• [WHAT YOU WILL DO]: Repeat every record below exactly, but leave out any pictures.

----- RECORDS FOR THIS TASK -----

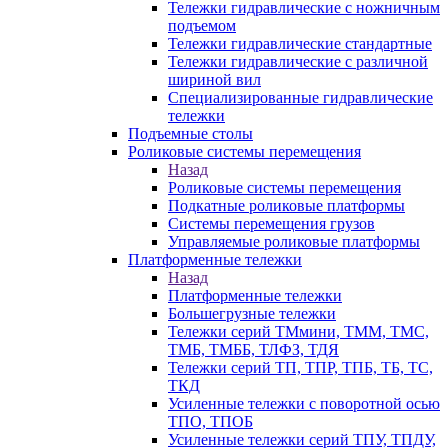
Тележки гидравлические с ножничным
подъемом
Тележки гидравлические стандартные
Тележки гидравлические с различной
шириной вил
Специализированные гидравлические
тележки
Подъемные столы
Роликовые системы перемещения
Назад
Роликовые системы перемещения
Подкатные роликовые платформы
Системы перемещения грузов
Управляемые роликовые платформы
Платформенные тележки
Назад
Платформенные тележки
Большегрузные тележки
Тележки серий ТМмини, ТММ, ТМС,
ТМБ, ТМББ, ТЛФЗ, ТДЯ
Тележки серий ТП, ТПР, ТПБ, ТБ, ТС,
ТКД
Усиленные тележки с поворотной осью
ТПО, ТПОБ
Усиленные тележки серий ТПУ, ТПДУ,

-----

• [EXERCISE ANSWER]:
Тележки гидравлические с ножничным
подъемом
Тележки гидравлические стандартные
Тележки гидравлические с различной
шириной вил
Специализированные гидравлические
тележки
Подъемные столы
Роликовые системы перемещения
Назад
Роликовые системы перемещения
Подкатные роликовые платформы
Системы перемещения грузов
Управляемые роликовые платформы
Платформенные тележки
Назад
Платформенные тележки
Большегрузные тележки
Тележки серий ТМмини, ТММ, ТМС,
ТМБ, ТМББ, ТЛФЗ, ТДЯ
Тележки серий ТП, ТПР, ТПБ, ТБ, ТС,
ТКД
Усиленные тележки с поворотной осью
ТПО, ТПОБ
Усиленные тележки серий ТПУ, ТПДУ,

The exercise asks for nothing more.